What you need to do: Find all the lines in the entries below that hold the word "Rent" and copy them.

Records from a collection:
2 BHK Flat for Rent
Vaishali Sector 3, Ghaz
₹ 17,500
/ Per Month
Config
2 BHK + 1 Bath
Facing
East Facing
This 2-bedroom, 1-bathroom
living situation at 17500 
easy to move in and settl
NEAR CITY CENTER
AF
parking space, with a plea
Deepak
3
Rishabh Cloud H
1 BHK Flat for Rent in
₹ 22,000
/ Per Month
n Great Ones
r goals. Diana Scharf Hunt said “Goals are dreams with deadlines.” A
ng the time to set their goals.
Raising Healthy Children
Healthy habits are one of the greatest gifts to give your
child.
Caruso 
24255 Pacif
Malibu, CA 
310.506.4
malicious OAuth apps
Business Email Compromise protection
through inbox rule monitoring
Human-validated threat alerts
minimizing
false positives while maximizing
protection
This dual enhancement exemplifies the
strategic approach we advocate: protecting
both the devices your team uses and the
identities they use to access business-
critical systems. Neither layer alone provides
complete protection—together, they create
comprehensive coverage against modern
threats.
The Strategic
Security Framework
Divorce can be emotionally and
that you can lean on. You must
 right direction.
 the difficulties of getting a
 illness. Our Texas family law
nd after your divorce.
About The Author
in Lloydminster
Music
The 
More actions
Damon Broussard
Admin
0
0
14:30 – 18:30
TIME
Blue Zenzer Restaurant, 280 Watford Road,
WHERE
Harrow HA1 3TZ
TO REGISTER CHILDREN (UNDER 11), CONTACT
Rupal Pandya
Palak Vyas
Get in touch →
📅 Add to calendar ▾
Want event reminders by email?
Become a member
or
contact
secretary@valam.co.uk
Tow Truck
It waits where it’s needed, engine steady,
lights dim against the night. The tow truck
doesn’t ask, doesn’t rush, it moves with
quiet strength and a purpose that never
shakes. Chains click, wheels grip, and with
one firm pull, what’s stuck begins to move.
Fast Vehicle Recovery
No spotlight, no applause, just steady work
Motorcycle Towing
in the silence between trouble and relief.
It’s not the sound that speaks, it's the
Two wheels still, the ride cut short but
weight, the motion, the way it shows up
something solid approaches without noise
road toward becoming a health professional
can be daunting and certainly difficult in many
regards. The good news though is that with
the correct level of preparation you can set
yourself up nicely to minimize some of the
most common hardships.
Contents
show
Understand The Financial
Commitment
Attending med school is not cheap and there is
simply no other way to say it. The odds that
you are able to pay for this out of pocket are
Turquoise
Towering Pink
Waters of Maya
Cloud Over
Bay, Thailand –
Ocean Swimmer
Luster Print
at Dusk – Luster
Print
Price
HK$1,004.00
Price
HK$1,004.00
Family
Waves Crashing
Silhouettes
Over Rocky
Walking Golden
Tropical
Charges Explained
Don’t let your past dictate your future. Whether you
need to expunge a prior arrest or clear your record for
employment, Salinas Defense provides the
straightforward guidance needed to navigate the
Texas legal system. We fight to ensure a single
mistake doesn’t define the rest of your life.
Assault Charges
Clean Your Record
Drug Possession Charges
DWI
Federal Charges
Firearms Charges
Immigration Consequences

Solution:
2 BHK Flat for Rent
1 BHK Flat for Rent in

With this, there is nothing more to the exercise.